SOLIMIN: A SHIP OF THE DESERT.
BY SUSAN COOLIDGE.
I asked a party of children once the meaning of the word “desert,” and all but one shouted out, “rice pudding and oranges!” having in their minds the dinner which we had just eaten. That one, who was older than the rest, said, rather shyly, “A big piece of land, aunty, isn’t it?” but even he didn’t know how big,—or that there is a difference in spelling between the dessert which people eat and the desert which sometimes eats people, closing its jaws of sand, and swallowing them up as easily as a boy swallows a cherry.
The biggest desert in the world is in Africa, and is called the Sahara. It is almost as large as the Atlantic Ocean, but instead of water it is all sands and rocks. Like the ocean, it is visited with storms; dreadful gales, when the wind scoops up thousands of tons of sand and drives them forward, burying and crushing all they meet. And it has islands, too—small green patches, where springs bubble through the ground, and ferns and acacias and palm-trees grow. When a traveler sees one of these fertile spots afar off, he feels as a tempest-tossed sailor does at sight of land. It is delightful to quit the hot, baking sun, sit in shadow under the trees, and rest the eyes, long wearied with dazzling sands, on the sweet green and the clear spring. Oases, these islands are called. Long distances divide them. It is often a race for life to get across from one to the other. Sometimes people do not get across! In 1805, a caravan of 2,000 persons died miserably of heat and thirst in the great desert, and the sand covered them up. Do you wonder at my saying that the desert eats men?

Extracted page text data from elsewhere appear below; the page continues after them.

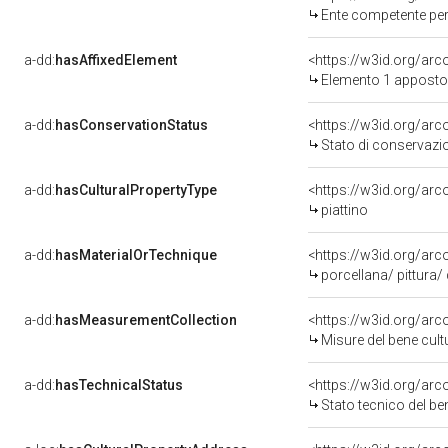
Ente competente per tutela
a-dd:
hasAffixedElement
<https://w3id.org/ar
Elemento 1 apposto
a-dd:
hasConservationStatus
<https://w3id.org/ar
Stato di conservazi
a-dd:
hasCulturalPropertyType
<https://w3id.org/ar
piattino
a-dd:
hasMaterialOrTechnique
<https://w3id.org/arc
porcellana/ pittura/
a-dd:
hasMeasurementCollection
<https://w3id.org/ar
Misure del bene cul
a-dd:
hasTechnicalStatus
<https://w3id.org/ar
Stato tecnico del b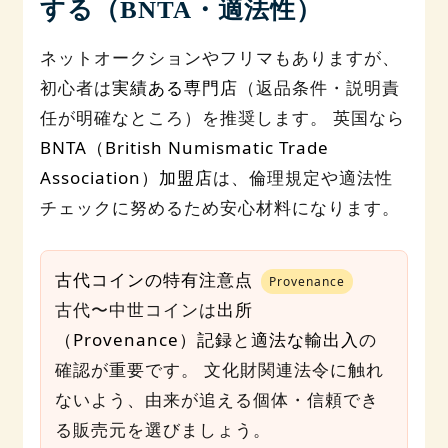
する（BNTA・適法性）
ネットオークションやフリマもありますが、
初心者は
実績ある専門店
（返品条件・説明責
任が明確なところ）を推奨します。 英国なら
BNTA（British Numismatic Trade
Association）加盟店
は、倫理規定や適法性
チェックに努めるため安心材料になります。
古代コインの特有注意点
Provenance
古代〜中世コインは
出所
（Provenance）記録
と
適法な輸出入
の
確認が重要です。 文化財関連法令に触れ
ないよう、由来が追える個体・信頼でき
る販売元を選びましょう。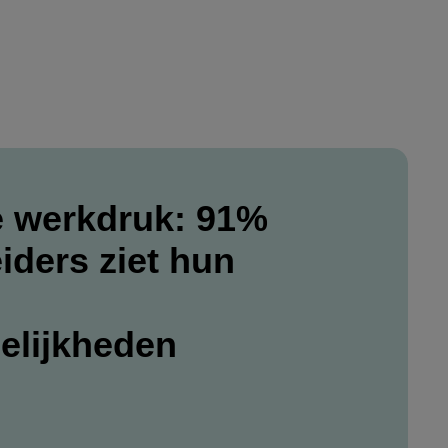
 werkdruk: 91%
iders ziet hun
elijkheden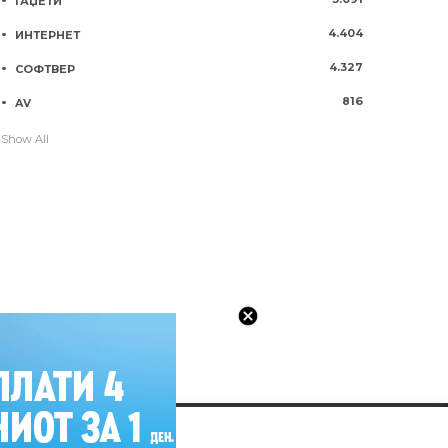
ГАЏЕТИ
4.404
ИНТЕРНЕТ
4.327
СОФТВЕР
816
AV
Show All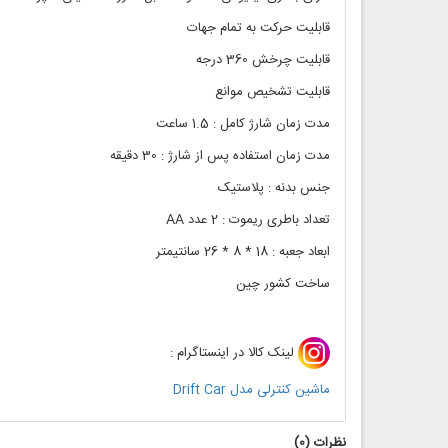
قابلیت حرکت به تمام جهات
قابلیت چرخش 360 درجه
قابلیت تشخیص موانع
مدت زمان شارژ کامل : 1.5 ساعت
مدت زمان استفاده پس از شارژ : 30 دقیقه
جنس بدنه : پلاستیک
تعداد باطری ریموت : 2 عدد AA
ابعاد جعبه : 18 * 8 * 26 سانتیمتر
ساخت کشور چین
لینک کالا در اینستاگرام :
ماشین کنترلی مدل Drift Car
نظرات (
0
)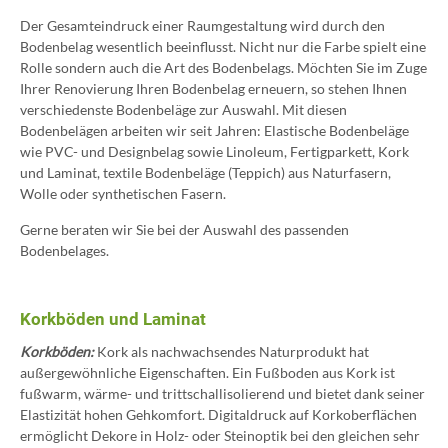
Der Gesamteindruck einer Raumgestaltung wird durch den
Bodenbelag wesentlich beeinflusst. Nicht nur die Farbe spielt eine
Rolle sondern auch die Art des Bodenbelags. Möchten Sie im Zuge
Ihrer Renovierung Ihren Bodenbelag erneuern, so stehen Ihnen
verschiedenste Bodenbeläge zur Auswahl. Mit diesen
Bodenbelägen arbeiten wir seit Jahren: Elastische Bodenbeläge
wie PVC- und Designbelag sowie Linoleum, Fertigparkett, Kork
und Laminat, textile Bodenbeläge (Teppich) aus Naturfasern,
Wolle oder synthetischen Fasern.
Gerne beraten wir Sie bei der Auswahl des passenden
Bodenbelages.
Korkböden und Laminat
Korkböden:
Kork als nachwachsendes Naturprodukt hat
außergewöhnliche Eigenschaften. Ein Fußboden aus Kork ist
fußwarm, wärme- und trittschallisolierend und bietet dank seiner
Elastizität hohen Gehkomfort. Digitaldruck auf Korkoberflächen
ermöglicht Dekore in Holz- oder Steinoptik bei den gleichen sehr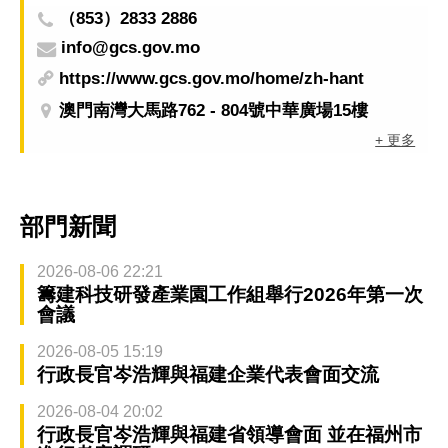
（853）2833 2886
info@gcs.gov.mo
https://www.gcs.gov.mo/home/zh-hant
澳門南灣大馬路762 - 804號中華廣場15樓
+ 更多
部門新聞
2026-08-06 22:21
籌建科技研發產業園工作組舉行2026年第一次
會議
2026-08-05 15:19
行政長官岑浩輝與福建企業代表會面交流
2026-08-04 20:02
行政長官岑浩輝與福建省領導會面 並在福州市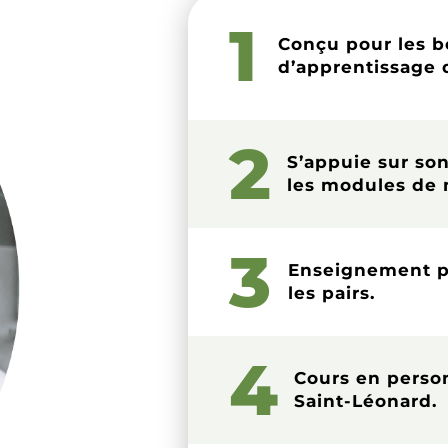
1
Conçu pour les b
d’apprentissage 
2
S’appuie sur son
les modules de
3
Enseignement pe
les pairs.
4
Cours en perso
Saint-Léonard.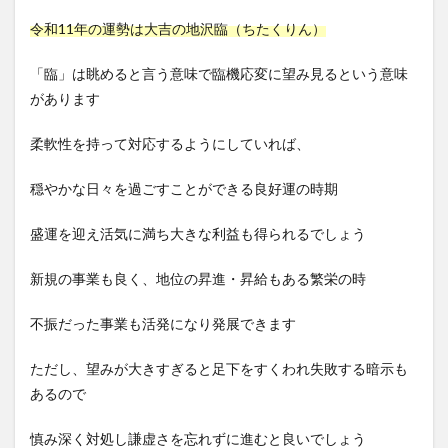
令和11年の運勢は大吉の地沢臨（ちたくりん）
「臨」は眺めると言う意味で臨機応変に望み見るという意味
があります
柔軟性を持って対応するようにしていれば、
穏やかな日々を過ごすことができる良好運の時期
盛運を迎え活気に満ち大きな利益も得られるでしょう
新規の事業も良く、地位の昇進・昇給もある繁栄の時
不振だった事業も活発になり発展できます
ただし、望みが大きすぎると足下をすくわれ失敗する暗示も
あるので
慎み深く対処し謙虚さを忘れずに進むと良いでしょう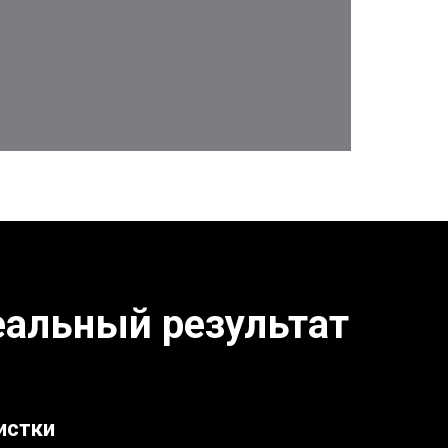
еальный результат
истки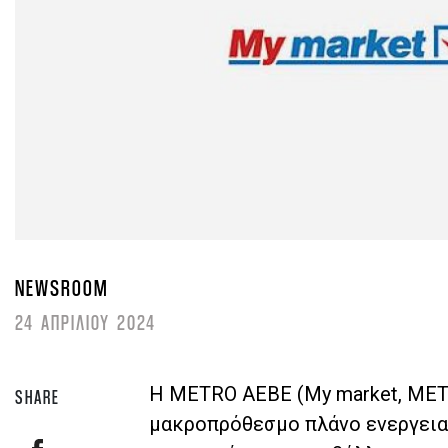
NEWSROOM
24 ΑΠΡΙΛΙΟΥ 2024
Η METRO ΑΕΒΕ (My market, METRO
SHARE
μακροπρόθεσμο πλάνο ενεργεια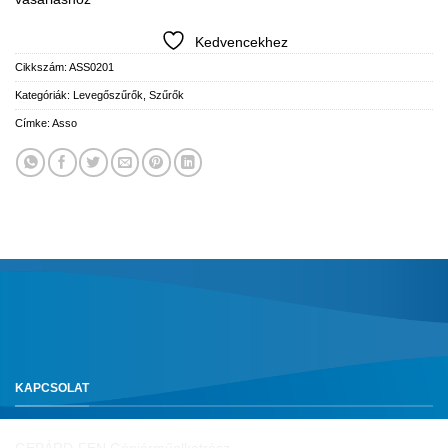
Kedvencekhez
Cikkszám:
ASS0201
Kategóriák:
Levegőszűrők
,
Szűrők
Címke:
Asso
KAPCSOLAT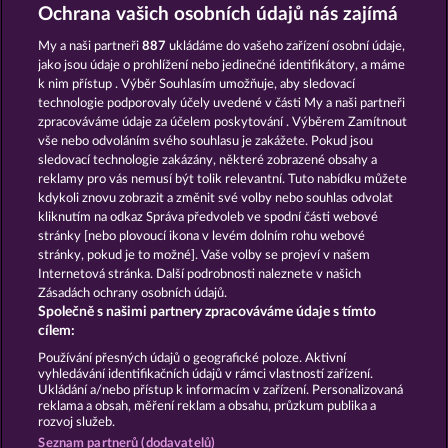
ATLANTIC WILDS
DUCK SHOOTER
Ochrana vašich osobních údajů nás zajímá
My a naši partneři
887
ukládáme do vašeho zařízení osobní údaje,
jako jsou údaje o prohlížení nebo jedinečné identifikátory, a máme
k nim přístup . Výběr Souhlasím umožňuje, aby sledovací
technologie podporovaly účely uvedené v části My a naši partneři
zpracováváme údaje za účelem poskytování . Výběrem Zamítnout
vše nebo odvoláním svého souhlasu je zakážete. Pokud jsou
SAVANNA MOON
BLACK BEAUTY
sledovací technologie zakázány, některé zobrazené obsahy a
reklamy pro vás nemusí být tolik relevantní. Tuto nabídku můžete
kdykoli znovu zobrazit a změnit své volby nebo souhlas odvolat
kliknutím na odkaz Správa předvoleb ve spodní části webové
Podmínky
Prohlášení o ochraně údajů
stránky [nebo plovoucí ikona v levém dolním rohu webové
stránky, pokud je to možné]. Vaše volby se projeví v našem
Kontakt
Společnost
Časté dotazy
Internetová stránka. Další podrobnosti naleznete v našich
Zásadách ochrany osobních údajů.
Společně s našimi partnery zpracováváme údaje s tímto
Facebook
cílem:
Podat Žádost o Odstoupení
Používání přesných údajů o geografické poloze. Aktivní
vyhledávání identifikačních údajů v rámci vlastností zařízení.
Ukládání a/nebo přístup k informacím v zařízení. Personalizovaná
reklama a obsah, měření reklam a obsahu, průzkum publika a
rozvoj služeb.
Seznam partnerů (dodavatelů)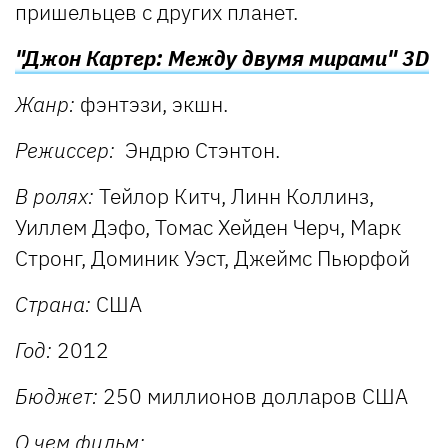
пришельцев с других планет.
"Джон Картер: Между двумя мирами" 3D
Жанр:
фэнтэзи, экшн.
Режиссер:
Эндрю Стэнтон.
В ролях:
Тейлор Китч, Линн Коллинз,
Уиллем Дэфо, Томас Хейден Черч, Марк
Стронг, Доминик Уэст, Джеймс Пьюрфой
Страна:
США
Год:
2012
Бюджет:
250 миллионов долларов США
О чем фильм: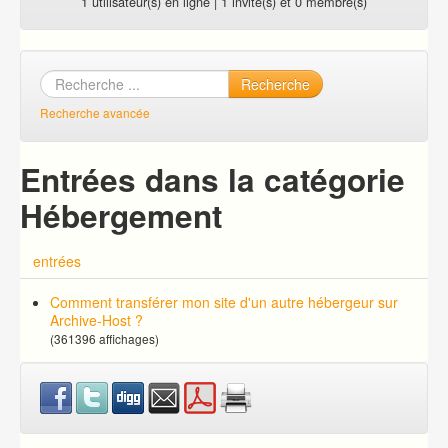
1 utilisateur(s) en ligne | 1 invité(s) et 0 membre(s)
Recherche
Recherche avancée
Entrées dans la catégorie
Hébergement
entrées
Comment transférer mon site d'un autre hébergeur sur
Archive-Host ?
(361396 affichages)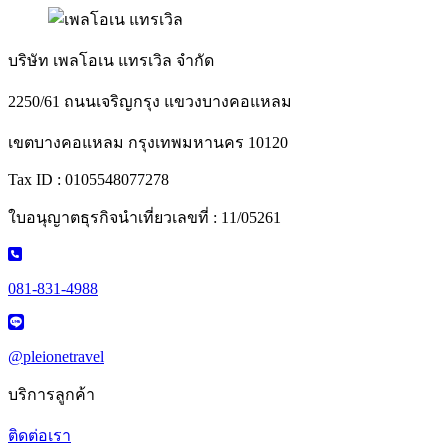
บริษัท เพลโอเน แทรเวิล จำกัด
2250/61 ถนนเจริญกรุง แขวงบางคอแหลม
เขตบางคอแหลม กรุงเทพมหานคร 10120
Tax ID : 0105548077278
ใบอนุญาตธุรกิจนำเที่ยวเลขที่ : 11/05261
081-831-4988
@pleionetravel
บริการลูกค้า
ติดต่อเรา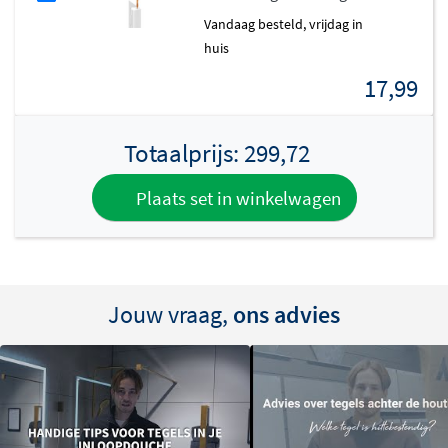
vandaag besteld, vrijdag in
huis
17,99
Totaalprijs:
299,72
Plaats set in winkelwagen
Jouw vraag,
ons advies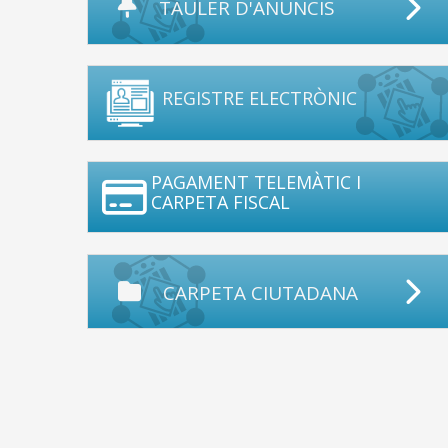
TAULER D'ANUNCIS
REGISTRE ELECTRÒNIC
PAGAMENT TELEMÀTIC I
CARPETA FISCAL
CARPETA CIUTADANA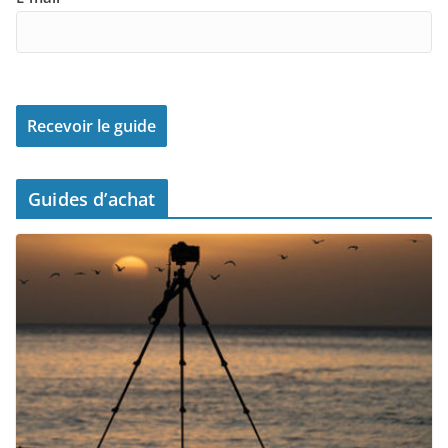
Guides d’achat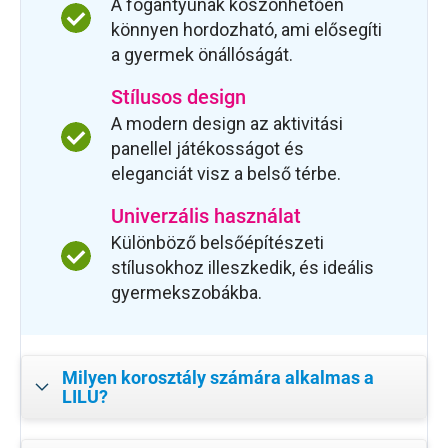
A fogantyúnak köszönhetően
könnyen hordozható, ami elősegíti
a gyermek önállóságát.
Stílusos design
A modern design az aktivitási
panellel játékosságot és
eleganciát visz a belső térbe.
Univerzális használat
Különböző belsőépítészeti
stílusokhoz illeszkedik, és ideális
gyermekszobákba.
Milyen korosztály számára alkalmas a
LILU?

Now, you will be puzzled to guess what sort of ship it is which swims this dry ocean. It is the camel—an animal made by God to endure these dreadful regions, in which no other beast of burden can live and travel. I dare say many of you have seen camels in menageries. They are ugly animals, but very strong, swift and untiring. With a load of 800 pounds on his back, a camel will travel for days at the rate of eight miles an hour, which is as fast as an ordinary ship can sail. More wonderful still, he will do this without stopping for food or water. Nature has provided him with an extra stomach, in which he keeps a store of drink, and with a hump on his back, made of jelly-like fat, which, in time of need, is absorbed into the system and appropriated as food. Is it not strange to think of a creature with a cistern and a meat-safe inside him? A horse would be useless in the desert, where no oats or grass can be had; but the brave, patient camel goes steadily on without complaint till the oasis is reached: then he champs his thorn bushes, fills himself from the spring, allows the heavy pack to be fastened on his back again, and is ready for further travel.